(Records contained in a dataset)
------------------------------------------------
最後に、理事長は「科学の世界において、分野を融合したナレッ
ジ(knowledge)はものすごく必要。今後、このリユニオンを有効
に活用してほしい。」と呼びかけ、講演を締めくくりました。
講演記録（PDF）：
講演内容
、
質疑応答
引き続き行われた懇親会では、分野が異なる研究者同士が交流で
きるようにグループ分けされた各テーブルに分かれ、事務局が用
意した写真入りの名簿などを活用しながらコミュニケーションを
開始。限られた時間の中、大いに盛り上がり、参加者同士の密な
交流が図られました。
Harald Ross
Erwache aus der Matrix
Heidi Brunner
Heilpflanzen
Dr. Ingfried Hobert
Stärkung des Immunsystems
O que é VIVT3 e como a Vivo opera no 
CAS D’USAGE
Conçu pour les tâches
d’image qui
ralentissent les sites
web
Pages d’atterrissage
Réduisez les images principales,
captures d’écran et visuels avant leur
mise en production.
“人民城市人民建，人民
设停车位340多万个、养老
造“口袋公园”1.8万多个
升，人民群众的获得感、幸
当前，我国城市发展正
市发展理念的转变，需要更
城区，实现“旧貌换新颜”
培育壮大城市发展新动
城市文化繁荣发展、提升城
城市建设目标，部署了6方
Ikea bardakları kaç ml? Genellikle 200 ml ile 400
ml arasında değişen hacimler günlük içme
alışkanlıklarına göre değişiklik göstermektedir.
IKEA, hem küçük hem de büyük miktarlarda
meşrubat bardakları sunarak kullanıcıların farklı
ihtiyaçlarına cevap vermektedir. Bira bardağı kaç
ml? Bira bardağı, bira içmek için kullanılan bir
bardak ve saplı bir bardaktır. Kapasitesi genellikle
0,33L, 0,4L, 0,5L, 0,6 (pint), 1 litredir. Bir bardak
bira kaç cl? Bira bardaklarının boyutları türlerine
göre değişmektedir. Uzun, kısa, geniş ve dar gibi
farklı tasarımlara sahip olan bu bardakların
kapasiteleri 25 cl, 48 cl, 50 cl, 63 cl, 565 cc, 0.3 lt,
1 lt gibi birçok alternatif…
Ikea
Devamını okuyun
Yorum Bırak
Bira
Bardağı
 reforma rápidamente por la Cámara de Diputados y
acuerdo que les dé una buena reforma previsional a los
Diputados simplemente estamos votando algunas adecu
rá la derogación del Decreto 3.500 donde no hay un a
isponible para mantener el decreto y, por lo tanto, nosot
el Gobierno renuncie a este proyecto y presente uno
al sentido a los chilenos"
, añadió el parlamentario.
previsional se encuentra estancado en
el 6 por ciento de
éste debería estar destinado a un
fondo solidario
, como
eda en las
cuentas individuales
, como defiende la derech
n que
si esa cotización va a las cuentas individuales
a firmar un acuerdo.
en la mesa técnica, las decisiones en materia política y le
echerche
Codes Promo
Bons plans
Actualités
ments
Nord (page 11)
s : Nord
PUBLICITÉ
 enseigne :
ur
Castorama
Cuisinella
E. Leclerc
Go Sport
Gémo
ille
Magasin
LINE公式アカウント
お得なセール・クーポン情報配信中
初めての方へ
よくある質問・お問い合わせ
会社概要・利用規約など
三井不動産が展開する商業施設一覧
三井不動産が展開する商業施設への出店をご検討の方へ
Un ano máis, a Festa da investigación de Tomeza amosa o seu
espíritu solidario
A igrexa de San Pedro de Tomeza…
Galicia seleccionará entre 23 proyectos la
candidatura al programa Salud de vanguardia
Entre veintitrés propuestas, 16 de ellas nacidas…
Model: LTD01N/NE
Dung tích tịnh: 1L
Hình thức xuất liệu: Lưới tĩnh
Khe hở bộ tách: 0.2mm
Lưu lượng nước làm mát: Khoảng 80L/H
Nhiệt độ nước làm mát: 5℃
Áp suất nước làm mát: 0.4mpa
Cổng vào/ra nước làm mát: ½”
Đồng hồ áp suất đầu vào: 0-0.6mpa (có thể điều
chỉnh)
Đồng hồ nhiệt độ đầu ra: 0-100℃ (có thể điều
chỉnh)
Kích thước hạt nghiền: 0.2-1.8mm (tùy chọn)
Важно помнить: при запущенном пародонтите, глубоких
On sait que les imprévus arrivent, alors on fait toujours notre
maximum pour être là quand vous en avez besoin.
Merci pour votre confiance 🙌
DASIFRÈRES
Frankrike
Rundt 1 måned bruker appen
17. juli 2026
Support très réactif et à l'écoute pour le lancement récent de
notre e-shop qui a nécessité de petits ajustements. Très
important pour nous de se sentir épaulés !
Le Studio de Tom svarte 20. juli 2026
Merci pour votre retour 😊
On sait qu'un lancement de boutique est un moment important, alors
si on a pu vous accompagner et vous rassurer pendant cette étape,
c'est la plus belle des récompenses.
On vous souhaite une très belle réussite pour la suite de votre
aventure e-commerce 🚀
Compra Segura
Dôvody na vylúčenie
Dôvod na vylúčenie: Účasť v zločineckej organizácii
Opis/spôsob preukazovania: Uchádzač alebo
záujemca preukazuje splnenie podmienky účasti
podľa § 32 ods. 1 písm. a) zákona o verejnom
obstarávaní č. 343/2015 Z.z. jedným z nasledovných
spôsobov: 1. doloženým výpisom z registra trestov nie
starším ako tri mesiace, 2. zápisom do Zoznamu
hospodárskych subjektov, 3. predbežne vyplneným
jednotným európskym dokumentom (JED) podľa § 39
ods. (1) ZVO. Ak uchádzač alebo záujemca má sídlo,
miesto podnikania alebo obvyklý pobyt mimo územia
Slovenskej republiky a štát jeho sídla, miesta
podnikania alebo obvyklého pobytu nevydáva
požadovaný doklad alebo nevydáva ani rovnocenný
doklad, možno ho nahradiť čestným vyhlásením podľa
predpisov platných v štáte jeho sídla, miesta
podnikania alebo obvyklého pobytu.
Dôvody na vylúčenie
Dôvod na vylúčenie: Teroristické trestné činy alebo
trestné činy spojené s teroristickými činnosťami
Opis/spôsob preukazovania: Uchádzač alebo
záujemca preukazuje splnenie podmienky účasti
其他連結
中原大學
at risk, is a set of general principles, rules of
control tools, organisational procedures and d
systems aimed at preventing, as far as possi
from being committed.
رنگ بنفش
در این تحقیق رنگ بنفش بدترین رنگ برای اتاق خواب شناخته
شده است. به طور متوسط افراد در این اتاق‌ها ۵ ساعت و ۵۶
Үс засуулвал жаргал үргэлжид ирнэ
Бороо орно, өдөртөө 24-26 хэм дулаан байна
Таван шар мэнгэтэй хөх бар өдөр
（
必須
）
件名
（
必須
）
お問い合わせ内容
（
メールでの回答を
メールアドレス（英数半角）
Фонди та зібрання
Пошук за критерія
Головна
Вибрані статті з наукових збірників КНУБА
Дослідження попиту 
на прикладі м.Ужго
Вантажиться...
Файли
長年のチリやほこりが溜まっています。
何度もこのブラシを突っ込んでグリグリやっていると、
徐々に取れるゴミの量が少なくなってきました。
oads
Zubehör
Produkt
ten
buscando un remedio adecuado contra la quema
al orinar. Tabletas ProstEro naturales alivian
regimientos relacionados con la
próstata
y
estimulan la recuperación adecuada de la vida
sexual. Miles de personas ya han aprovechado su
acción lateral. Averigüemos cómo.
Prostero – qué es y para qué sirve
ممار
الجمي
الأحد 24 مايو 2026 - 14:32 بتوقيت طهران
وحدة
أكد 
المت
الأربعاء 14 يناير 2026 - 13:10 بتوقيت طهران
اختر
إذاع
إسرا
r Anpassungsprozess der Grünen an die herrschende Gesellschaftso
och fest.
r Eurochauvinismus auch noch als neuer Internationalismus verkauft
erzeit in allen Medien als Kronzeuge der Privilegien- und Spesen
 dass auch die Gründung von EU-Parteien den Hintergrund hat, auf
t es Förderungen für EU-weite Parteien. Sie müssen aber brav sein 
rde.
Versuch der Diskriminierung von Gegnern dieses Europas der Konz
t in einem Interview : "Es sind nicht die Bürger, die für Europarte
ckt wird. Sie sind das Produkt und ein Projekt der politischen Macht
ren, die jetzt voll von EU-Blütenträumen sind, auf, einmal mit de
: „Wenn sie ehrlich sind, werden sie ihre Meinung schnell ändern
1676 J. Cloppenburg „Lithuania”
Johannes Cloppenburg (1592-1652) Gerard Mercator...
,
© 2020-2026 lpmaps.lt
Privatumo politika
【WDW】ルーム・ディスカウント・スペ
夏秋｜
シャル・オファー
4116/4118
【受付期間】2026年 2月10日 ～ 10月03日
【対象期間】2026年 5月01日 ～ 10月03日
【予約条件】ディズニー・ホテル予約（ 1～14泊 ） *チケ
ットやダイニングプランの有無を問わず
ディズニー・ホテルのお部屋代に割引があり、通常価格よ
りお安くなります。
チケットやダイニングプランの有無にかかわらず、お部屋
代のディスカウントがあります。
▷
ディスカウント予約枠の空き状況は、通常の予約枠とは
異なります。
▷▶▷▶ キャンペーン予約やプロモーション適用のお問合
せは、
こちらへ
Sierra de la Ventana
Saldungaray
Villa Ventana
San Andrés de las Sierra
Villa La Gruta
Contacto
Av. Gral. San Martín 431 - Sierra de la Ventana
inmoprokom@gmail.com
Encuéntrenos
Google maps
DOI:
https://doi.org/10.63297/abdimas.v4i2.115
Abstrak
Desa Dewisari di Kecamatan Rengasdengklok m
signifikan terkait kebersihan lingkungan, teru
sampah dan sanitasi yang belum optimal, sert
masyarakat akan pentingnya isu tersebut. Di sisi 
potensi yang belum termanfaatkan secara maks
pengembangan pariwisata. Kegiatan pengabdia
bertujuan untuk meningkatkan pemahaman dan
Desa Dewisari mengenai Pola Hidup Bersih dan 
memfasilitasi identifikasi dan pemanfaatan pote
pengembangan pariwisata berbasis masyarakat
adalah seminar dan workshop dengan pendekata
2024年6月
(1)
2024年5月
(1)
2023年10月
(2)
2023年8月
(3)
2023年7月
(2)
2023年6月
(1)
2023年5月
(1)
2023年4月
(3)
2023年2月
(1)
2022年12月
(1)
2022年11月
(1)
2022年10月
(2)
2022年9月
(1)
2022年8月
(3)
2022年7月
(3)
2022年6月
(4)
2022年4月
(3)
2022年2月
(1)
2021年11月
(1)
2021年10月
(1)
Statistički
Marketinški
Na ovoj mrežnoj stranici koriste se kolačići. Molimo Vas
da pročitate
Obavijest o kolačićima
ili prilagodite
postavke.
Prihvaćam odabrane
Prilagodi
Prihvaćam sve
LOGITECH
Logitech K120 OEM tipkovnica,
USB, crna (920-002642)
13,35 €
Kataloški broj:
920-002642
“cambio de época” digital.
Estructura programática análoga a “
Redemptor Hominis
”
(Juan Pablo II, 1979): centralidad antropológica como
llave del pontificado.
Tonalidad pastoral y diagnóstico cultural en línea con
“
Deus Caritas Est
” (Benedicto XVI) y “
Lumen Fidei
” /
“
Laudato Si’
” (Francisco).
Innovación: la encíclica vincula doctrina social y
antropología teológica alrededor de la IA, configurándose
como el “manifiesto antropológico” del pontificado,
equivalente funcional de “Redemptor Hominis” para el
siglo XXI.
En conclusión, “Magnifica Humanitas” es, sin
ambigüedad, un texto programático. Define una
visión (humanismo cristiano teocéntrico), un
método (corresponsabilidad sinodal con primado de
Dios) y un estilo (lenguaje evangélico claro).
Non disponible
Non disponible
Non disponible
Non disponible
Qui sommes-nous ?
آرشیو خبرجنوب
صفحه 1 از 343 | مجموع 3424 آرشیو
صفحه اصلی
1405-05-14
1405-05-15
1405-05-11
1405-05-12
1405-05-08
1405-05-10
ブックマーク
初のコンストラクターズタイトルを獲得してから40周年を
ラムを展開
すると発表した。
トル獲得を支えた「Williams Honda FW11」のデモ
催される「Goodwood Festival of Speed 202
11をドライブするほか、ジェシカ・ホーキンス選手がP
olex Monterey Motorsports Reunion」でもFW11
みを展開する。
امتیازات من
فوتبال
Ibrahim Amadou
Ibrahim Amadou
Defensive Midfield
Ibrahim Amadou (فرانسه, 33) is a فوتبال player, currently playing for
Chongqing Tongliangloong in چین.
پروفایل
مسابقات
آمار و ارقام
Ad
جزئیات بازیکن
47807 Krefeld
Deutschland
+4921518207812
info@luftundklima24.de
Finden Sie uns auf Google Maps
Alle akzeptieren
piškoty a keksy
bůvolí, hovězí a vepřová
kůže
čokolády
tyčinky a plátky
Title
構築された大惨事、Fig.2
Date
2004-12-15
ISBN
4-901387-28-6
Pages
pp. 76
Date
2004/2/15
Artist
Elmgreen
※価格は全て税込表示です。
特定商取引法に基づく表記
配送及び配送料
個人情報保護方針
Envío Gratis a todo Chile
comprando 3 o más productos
------------------------------------------------
Across the data, how many lines contain the string "individuales"? Only the number is wanted.

_RESULT_
2